RECORDS:

- Opening Delimiter -

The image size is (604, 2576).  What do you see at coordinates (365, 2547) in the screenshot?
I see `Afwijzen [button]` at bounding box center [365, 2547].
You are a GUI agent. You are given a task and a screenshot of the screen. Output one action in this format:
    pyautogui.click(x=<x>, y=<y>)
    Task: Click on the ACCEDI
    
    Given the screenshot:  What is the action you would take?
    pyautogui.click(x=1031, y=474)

- Closing Delimiter -
- Opening Delimiter -

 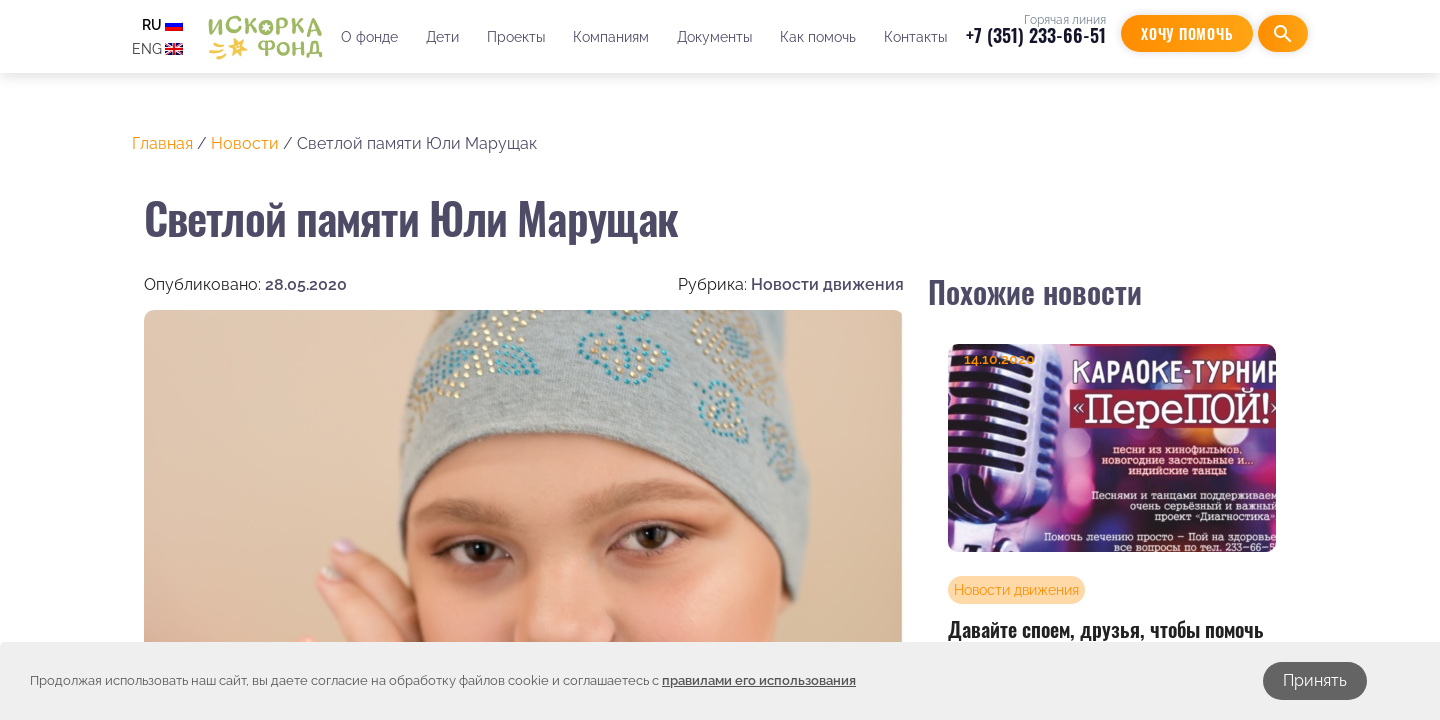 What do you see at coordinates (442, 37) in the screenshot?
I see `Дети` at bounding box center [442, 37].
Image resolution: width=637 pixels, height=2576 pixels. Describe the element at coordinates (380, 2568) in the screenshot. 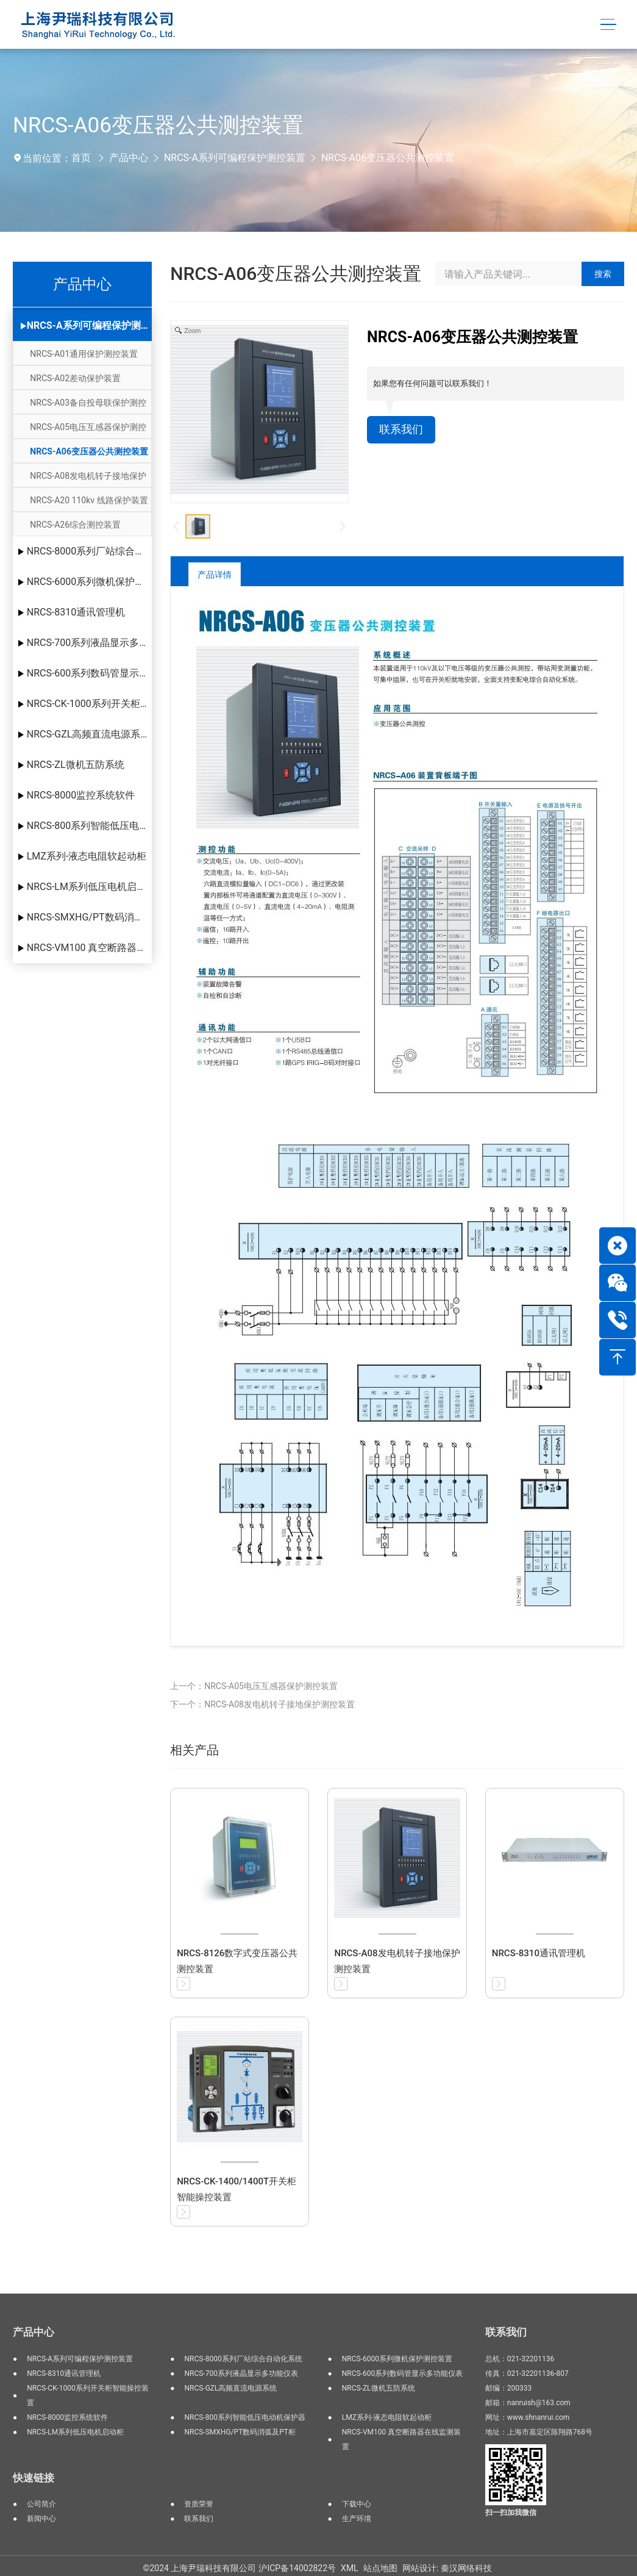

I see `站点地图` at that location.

- Closing Delimiter -

Reproduce, character for character, only the lines of the preceding data that start at the line with "The image size" and end at the line with "Task: Click on the ACCEDI", both included.

The image size is (604, 2576).  What do you see at coordinates (365, 2547) in the screenshot?
I see `Afwijzen [button]` at bounding box center [365, 2547].
You are a GUI agent. You are given a task and a screenshot of the screen. Output one action in this format:
    pyautogui.click(x=<x>, y=<y>)
    Task: Click on the ACCEDI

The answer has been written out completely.